Deciding to go to a destination wedding isn't a single, simple decision, as you're well aware, so avoid using the printed invitation that implies all they have to do is look at their calendar to see if they're free that day.

"Invitations" should be issued via personal communication--phone, in person, or email, depending on how you normally communicate with people. It should be a conversation more than an invitation. Tell them your plans, and tell them you'd love for them to join you, but understand they'll need some time to decide if the trip is right for them. Make it clear that they can change their minds later, even if their immediate thrilled reaction is 'Of course, I wouldn't miss your wedding for the world!' The likelihood is that work schedules, personal commitments and finances will turn out to be much larger than the world for many of your potential guests.
posted by jacquilynne at 3:01 PM on May 31, 2007 [1 favorite]


My opinion: The social aspect of a typical wedding is significant, in that it matters that the marrying couple is making a declaration meant to be witnessed by members of their community. Therefore, when you invite someone to a wedding, you are asking them perform the role of witness to the creation of your marriage.

Given that you are asking them perform a service for you, creating unnecessary obstacles to fulfilling your request (distance and expense) and leaving the burden of those obstacles to your guests is improper.

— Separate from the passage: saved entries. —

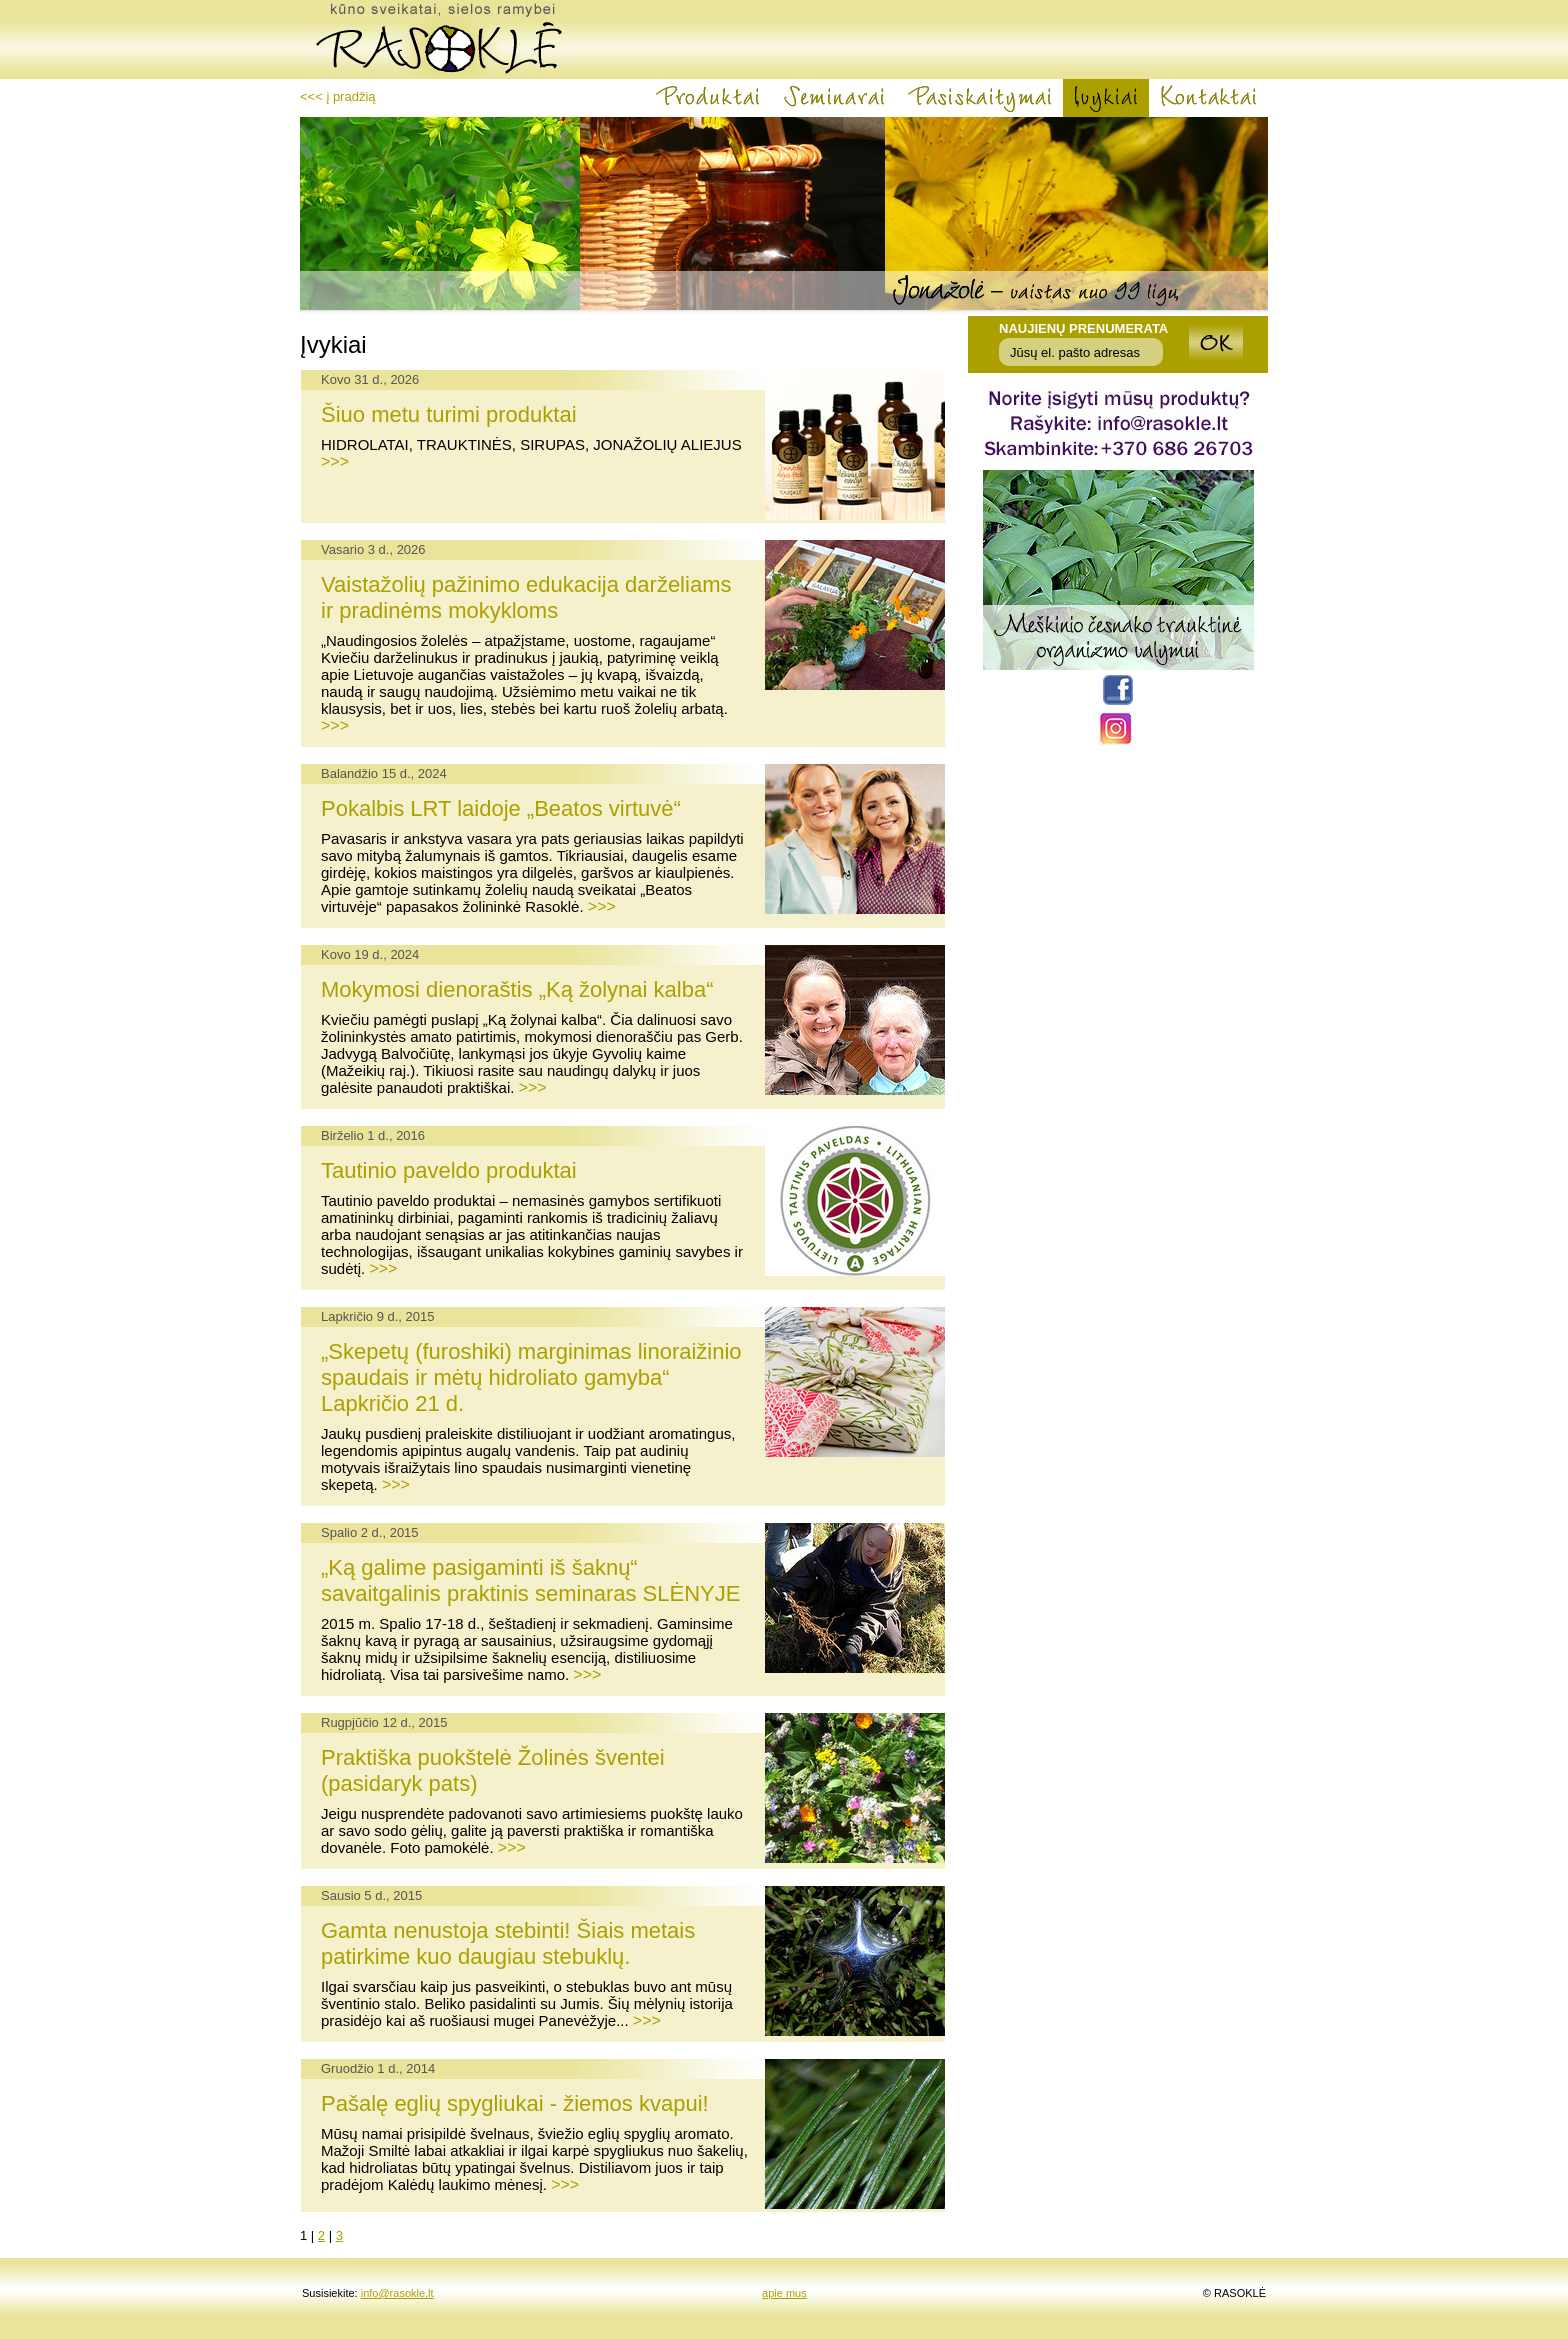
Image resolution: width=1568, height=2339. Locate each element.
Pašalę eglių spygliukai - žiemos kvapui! (515, 2103)
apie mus (784, 2293)
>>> (335, 461)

Compounding that, whoever makes the arrangements is host to the those attending, and going out of your way to impose burdens on your guests is the opposite of good hospitality.

This is my reasoning for my answer: yes, if you don't hold the wedding within your geographic community (near bride's home, near groom's home, or near one of the family's homes) you owe it to those you invite to cover their travel expenses (and probably their lodging costs, too, if your chosen location makes short stays impractical).

I am not asserting that the "witness role" is the only or even dominant aspect of the invitation, but rather that it is real and therefore does confer responsibilities on the person making the request/invitation.